Um cinema de contemplação recheado de planos, sequência, diálogos e mais diálogos
Pode ser considerado arriscado começar falando sobre uma impressão mais geral de “Na Praia à Noite Sozinha”, já que a ideia de uma crítica/análise é fazer com que a experiência de assistir o filme fique mais interessante, seja ela no sentido que for. Mas, neste caso, é um pouco diferente, pois estamos diante de um filme bem diferente daqueles que abertamente se propõem a construir uma estética fora do padrão, mesmo em comparação com algumas outras produções independentes.
Young-hee (Kim Min-hee) vive em Hamburgo, na Alemanha, ela é uma atriz coreana de renome, mas após ter um caso com um homem casado exposto na mídia ela decide voltar para sua cidade natal. Essas informações estão presentes na própria sinopse do filme, e já é a partir desse ponto que as curiosidades começam. Se você for ao cinema sem estas informações, provavelmente levará alguns bons minutos para perceber qual a verdadeira relação de Young-hee com a cidade europeia e a sua volta para a Coréia do Sul.
Tratando as curiosidades agora como método narrativo proposto pelo diretor Hong Sang-soo, é apenas através do diálogo entre os personagens que podemos tentar ir descobrindo aos poucos o que se passa ali. A estrutura da narrativa e da concepção fotográfica parecem ter sido construídas uma a partir da outra, como o filme não possui nenhum corte dentro de uma cena, a fotografia de Kim Hyung-koo permanece parada, e caso haja uma movimentação dos personagens ela acompanha, mas sem nenhum corte. Até este momento nada fora do normal, estas circunstâncias estão presentes em diversos filmes desde os dirigidos pelo japonês Yasujiro Ozu lá na década de 1950. O que realmente chama a atenção no método de como a câmera age está relacionado ao zoom, assim como em um documentário, a aproximação da lente com a cena em questão é aproximada sem nenhuma preocupação estética em cima disso. Na verdade, Hong cria a sua própria estética ao usufruir deste método.
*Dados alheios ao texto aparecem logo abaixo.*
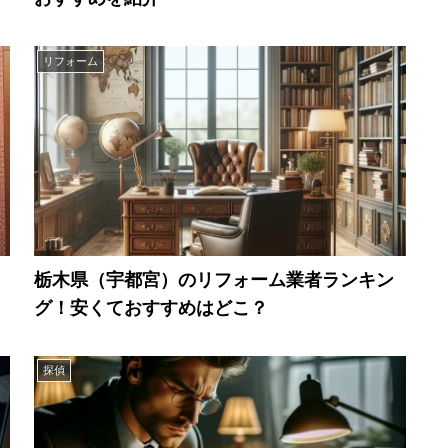
リフォーム
栃木県（宇都宮）のリフォーム業者ランキン
グ！安くておすすめはどこ？
探偵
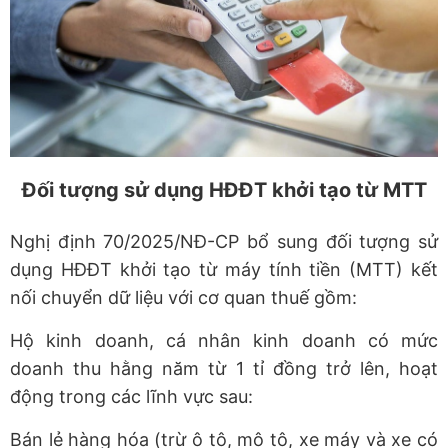
Đối tượng sử dụng HĐĐT khởi tạo từ MTT
Nghị định 70/2025/NĐ-CP bổ sung đối tượng sử
dụng HĐĐT khởi tạo từ máy tính tiền (MTT) kết
nối chuyển dữ liệu với cơ quan thuế gồm:
Hộ kinh doanh, cá nhân kinh doanh có mức
doanh thu hằng năm từ 1 tỉ đồng trở lên, hoạt
động trong các lĩnh vực sau:
Bán lẻ hàng hóa (trừ ô tô, mô tô, xe máy và xe có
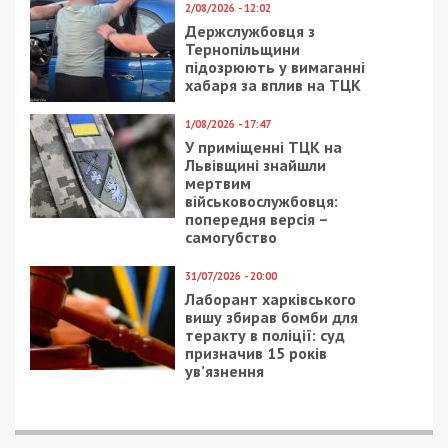
24/08/2023 - 8:10
6/07/2021 - 9:31
Як буде працювати
Коронавирус в
міський транспорт
Украине: свежая
станом на ранок 24
статистика на утро 6
серпня
июля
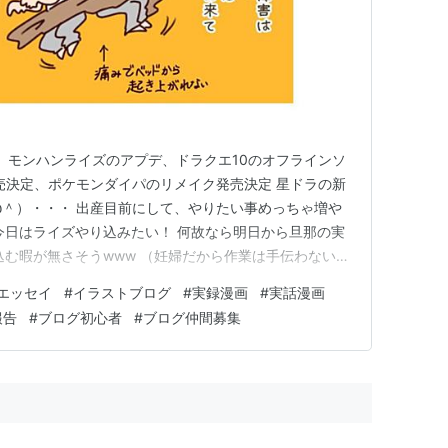
)ゞ モンハンライズのアプデ、ドラクエ10のオフラインソ
発売決定、ポケモンダイパのリメイク発売決定 星ドラの新
ω＾）・・・ 出産目前にして、やりたい事めっちゃ増や
今日はライズやり込みたい！ 何故なら明日から旦那の実
込む暇が無さそうwww （妊婦だから作業は手伝わないけ
w） 子宮内膜症は20～30代の若い女性の1割が比較
エッセイ
#
イラストブログ
#
実録漫画
#
実話漫画
の生理痛を我慢せず、しっかり婦人科の検診を受けてほ
報告
#
ブログ初心者
#
ブログ仲間募集
親…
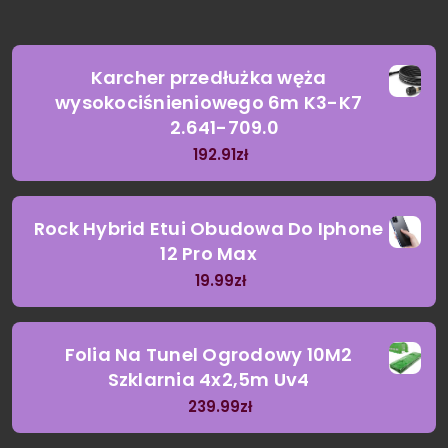
Karcher przedłużka węża
wysokociśnieniowego 6m K3-K7
2.641-709.0
192.91
zł
Rock Hybrid Etui Obudowa Do Iphone
12 Pro Max
19.99
zł
Folia Na Tunel Ogrodowy 10M2
Szklarnia 4x2,5m Uv4
239.99
zł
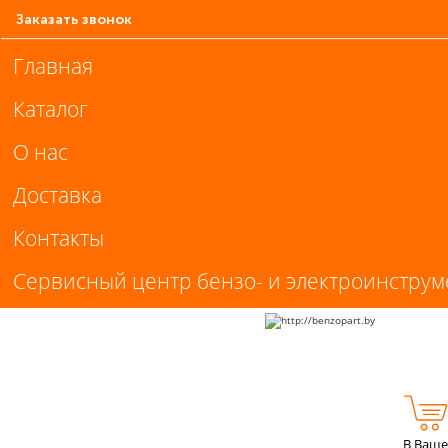
Заказать звонок
Главная
Каталог
О нас
Доставка
Контакты
Сервисный центр бензо- и электроинструм
В Ваше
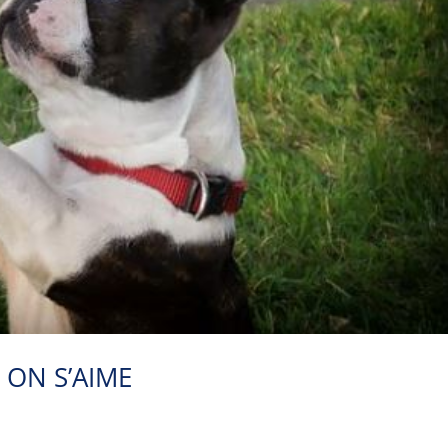
 ON S’AIME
Ao primeiro olhar estas características podem deixar o espectador um pouco desconfortável, mas ao longo do primeiro e segundo ato é possível perceber os principais “cacoetes” do diretor. Ao contrário das produções consideradas de “contemplação”, onde cada plano possui muitos minutos sem nenhum movimento de câmera e nenhum diálogo, Hong pega este conceito e carrega as cenas de verdadeiros monólogos entre os personagens. Talvez esta seja o ponto alto do filme, o progresso da narrativa está diretamente ligado a forma como a direção leva a naturalidade em cada cena.
“Na Praia a Noite Sozinha” pode ser considerado um longa-metragem de 100 minutos divididos em pequenas cenas filmadas em plano sequência. Um plano com pouco mais de 10 minutos de duração mostra um longo diálogo envolvendo Young e um grupo de amigos durante um jantar, aos poucos pequenas situações vão ocorrendo para que a monotonia do plano sequência faça sentido, junto com pequenos detalhes que são importantíssimos para a construção da personagem principal. Hong Sang-soo faz este considerado “bicho de sete cabeças” no meio cinematográfico que é o plano sequência e traz ele de volta para a tela, com uma beleza única.
Estamos diante de uma produção diferente, que infelizmente não é do interesse de boa parte do público de massa, certamente ele vai fazer muita gente sair mais cedo da sala de cinema. É contraditório quando isto acontece, pois filmes simples assim se mostram tão grandiosos quando analisados de uma forma mais humana em relação aos personagens e seus conflitos cotidianos. A câmera permanece lá e nós nos tornamos parte daquele mundo, mesmo que por alguns minutos.